58 Post author: Eliezer_Yudkowsky 24 November 2007 12:12AM

You are viewing a comment permalink. View the original post to see all comments and the full post content.

Comments (121)

Sort By: Old

You are viewing a single comment's thread. Show more comments above.

Comment author: Eliezer_Yudkowsky 31 August 2013 09:39:33PM 2 points [-]

The trouble is that communicating with a human or helping them build the real FAI in any way is going to strongly perturb the world. So actually getting anything useful this way requires solving the problem of which changes to humans, and consequent changes to the world, are allowed to result from your communication-choices.

Comment author: Kawoomba 31 August 2013 09:55:00PM *  0 points [-]

helping them build the real FAI

Except it's not, as far as the artificial agent is concerned:

Its goals are strictly limited to "develop your models using the minimal actions possible [even 'just parse the internet, do not use anything beyond wget' could suffice], after x number of years have passed, accept new goals from y source." The new goals could be anything. (It could even be a boat!).
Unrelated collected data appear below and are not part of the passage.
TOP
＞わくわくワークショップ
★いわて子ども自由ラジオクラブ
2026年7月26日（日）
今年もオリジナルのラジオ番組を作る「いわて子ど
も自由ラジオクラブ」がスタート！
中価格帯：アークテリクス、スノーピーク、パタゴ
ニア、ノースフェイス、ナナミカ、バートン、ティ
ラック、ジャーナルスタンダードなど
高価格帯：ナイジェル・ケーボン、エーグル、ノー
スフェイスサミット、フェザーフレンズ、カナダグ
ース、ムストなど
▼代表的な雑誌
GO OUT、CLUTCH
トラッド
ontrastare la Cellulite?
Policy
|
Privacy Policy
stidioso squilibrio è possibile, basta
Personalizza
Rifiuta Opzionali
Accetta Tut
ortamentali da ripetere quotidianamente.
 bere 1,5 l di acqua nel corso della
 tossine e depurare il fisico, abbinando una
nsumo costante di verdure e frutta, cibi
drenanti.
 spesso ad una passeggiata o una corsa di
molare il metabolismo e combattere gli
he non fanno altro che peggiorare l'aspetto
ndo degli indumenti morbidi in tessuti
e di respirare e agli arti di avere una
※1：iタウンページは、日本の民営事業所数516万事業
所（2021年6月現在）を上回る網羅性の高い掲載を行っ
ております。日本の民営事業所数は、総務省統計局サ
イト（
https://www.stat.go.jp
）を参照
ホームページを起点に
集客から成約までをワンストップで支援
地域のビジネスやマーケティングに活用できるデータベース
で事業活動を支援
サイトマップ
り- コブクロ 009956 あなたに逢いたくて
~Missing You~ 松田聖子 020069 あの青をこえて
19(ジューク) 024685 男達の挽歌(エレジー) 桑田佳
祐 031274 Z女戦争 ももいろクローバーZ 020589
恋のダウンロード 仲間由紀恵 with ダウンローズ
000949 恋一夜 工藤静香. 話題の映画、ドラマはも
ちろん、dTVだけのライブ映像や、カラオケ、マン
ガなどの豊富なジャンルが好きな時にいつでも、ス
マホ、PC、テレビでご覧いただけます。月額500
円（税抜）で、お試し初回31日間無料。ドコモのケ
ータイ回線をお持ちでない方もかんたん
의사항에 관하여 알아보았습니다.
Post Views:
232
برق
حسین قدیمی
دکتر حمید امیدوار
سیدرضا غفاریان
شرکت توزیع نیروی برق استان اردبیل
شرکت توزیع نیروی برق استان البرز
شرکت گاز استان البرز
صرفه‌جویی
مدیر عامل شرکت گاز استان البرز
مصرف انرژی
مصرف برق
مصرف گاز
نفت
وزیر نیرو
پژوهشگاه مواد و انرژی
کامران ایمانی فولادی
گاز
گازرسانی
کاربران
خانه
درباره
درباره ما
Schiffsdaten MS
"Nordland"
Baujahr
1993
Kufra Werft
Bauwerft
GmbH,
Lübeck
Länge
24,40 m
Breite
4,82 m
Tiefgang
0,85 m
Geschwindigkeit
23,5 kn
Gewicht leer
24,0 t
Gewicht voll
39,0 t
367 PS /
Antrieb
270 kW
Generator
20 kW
The usefulness regarding FAI becomes evident only at that latter stage, stemming from the foom'ed AI's models being used to parse the new goals of "do that which I'd want you to do". It's sidestepping the big problem (aka "cheating"), but so what?

Comment author: Eliezer_Yudkowsky 31 August 2013 11:28:12PM 5 points [-]

It's allowed to emit arbitrary HTTP GETs? You just lost the game.

Comment author: Kawoomba 01 September 2013 06:41:15AM *  0 points [-]

Ah, you mean because you can invoke e.g. php functions with wget / inject SQL code, thus gaining control of other computers etc.?

A more sturdy approach to just get data would be to only allow it to passively listen in on some Tier 1 provider's backbone (no manipulation of the data flow other than mirroring packets, which is easy to formalize). Once that goal is formulated, the agent wouldn't want to circumvent it.

Still seems plenty easier to solve than "friendliness", as is programming it to ask for new goals after x time. Maintaining invariants under self-modification remains, as a task.

It's not fruitful for me to propose implementations (even though I just did, heh) and for someone else to point out holes (I don't mean to solve that task in 5 minutes), same as with you proposing full-fledged implementations for friendliness and for someone else to point out holes. Both are non-trivial tasks.

My question is this: given your current interpretation of both approaches ("passively absorb data, ask for new goals after x time" vs. "implement friendliness in the pre-foomed agent outright"), which seems more manageable while still resulting in an FAI?